The Democratic majorities in both the state Senate and Assembly included the pilot’s revival in their one-house budget proposals for Fiscal Year 2027, released this week. The Senate went further, calling for an expansion of the program beyond its original scope.
The pilot ran from 2023 to 2024, carrying a $15 million price tag and making one bus line free in each of the five boroughs. It died quietly in September 2024 after Albany declined to renew funding and the MTA declared it a failure. Now, with Mamdani in City Hall after building his winning mayoral campaign around fare-free transit, the program has new life in the budget conversation.
The state Senate’s one-house resolution made the case directly. “The Senate recognizes the importance of faster and more affordable buses to ensure that New Yorkers who rely on the system can get to their destinations quickly, safely, and in a way that does not burden New Yorkers already struggling to make ends meet,” the proposal reads. “Given these goals, the Senate continues to support a revival and expansion of the fare-free bus program.”
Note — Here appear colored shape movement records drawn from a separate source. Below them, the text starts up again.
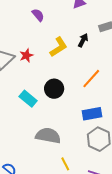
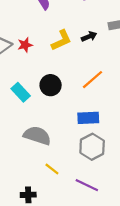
black arrow: (83, 40) -> (89, 36), turned 32
yellow line: (65, 164) -> (52, 169), turned -32

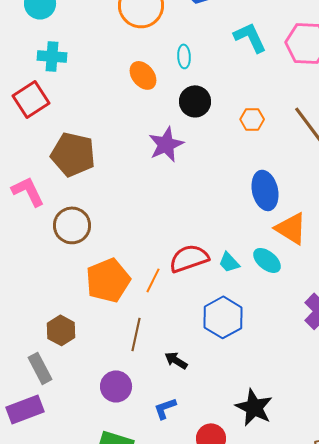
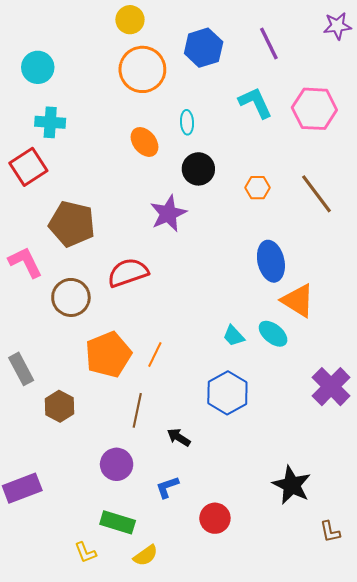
red semicircle: (189, 258) -> (128, 273), moved
gray rectangle: (40, 368) -> (21, 369), moved
black star: (254, 407) -> (292, 485), moved

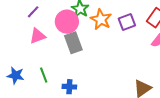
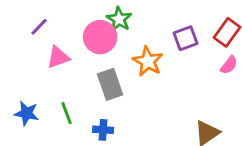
purple line: (33, 12) -> (39, 27), moved
orange star: (101, 19) -> (148, 61), moved
gray rectangle: (73, 43) -> (110, 84), moved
Mamdani, who sponsored the original pilot when he represented western Queens in the Assembly, welcomed the legislative support. “I’m also grateful to the legislature for extending the fare-free bus pilot program in both One-Houses; as one in five New Yorkers struggle to pay for public transportation, it is essential we take bold action and build a transit system all New Yorkers can afford,” the mayor said in a statement.
The mayor’s enthusiasm has not been matched by Gov. Kathy Hochul, who has given his free bus proposal a cool reception. Her spokesperson Sean Buttler did not directly address the legislature’s push to restore the pilot. “Governor Hochul looks forward to negotiating with the legislature to reach a budget agreement that makes New York safer and more affordable,” Buttler said.
Hochul, Senate Majority Leader Andrea Stewart-Cousins and Assembly Speaker Carl Heastie face an April 1 deadline to reach a state budget deal, though recent years have seen that deadline slip.
The funding question sits at the center of the debate. The one-house proposals from both chambers call for tax increases on corporations and wealthy New Yorkers, a mechanism Mamdani has identified as essential to paying for his affordability agenda. Hochul has repeatedly rejected those proposals, creating a potential pressure point in negotiations.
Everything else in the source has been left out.